A Random User
Guest
- Messages
- 3,554
- Reaction score
- 4,273
Or the Dog Turd Twisted Shimpaku, as one of my friends puts it? Which makes me laugh every time he says it!Stacy, I've wanted to see some pictures of that process for a while. The winding deadwood around the live vein looks cool and I'm sure over time will look better. On the other hand I don't like the way it currently looks on the completely dead branch.
An aside, I've seen people letting wire bite into developing pines to fatten them up, not create Shari, and it looks like shit. Like a busted can of biscuits. Like a new bonsai style called the Michelin Man.
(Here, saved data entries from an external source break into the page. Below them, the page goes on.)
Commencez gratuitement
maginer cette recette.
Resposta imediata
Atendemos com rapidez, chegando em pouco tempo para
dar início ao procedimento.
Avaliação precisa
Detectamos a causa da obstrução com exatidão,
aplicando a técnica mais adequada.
I wonder if anyone has done it in a convincing manner.
I think the deal for me is often how and in what overall concept the tree is presented...
By this I mean, yeah... Junipers and Pines can twist all crazy and can even puff up like the Michelin Man under
perhaps certain circumstances... but, what then would be these types of circumstances?
A tree naturally wants to grow tall, with a straight trunk. It is duress, that makes them grow this way...
So, what up then with the nice fluffy, billowing clouds of shimpaku foliage? These types of trees that grow in such an
environment don't have this... This is as un-natural as it gets! Their foliage is very coarse and very wispy, as well as sparse.
Same goes with the Michelin Man Pines. Not a nice beautiful head of foliage?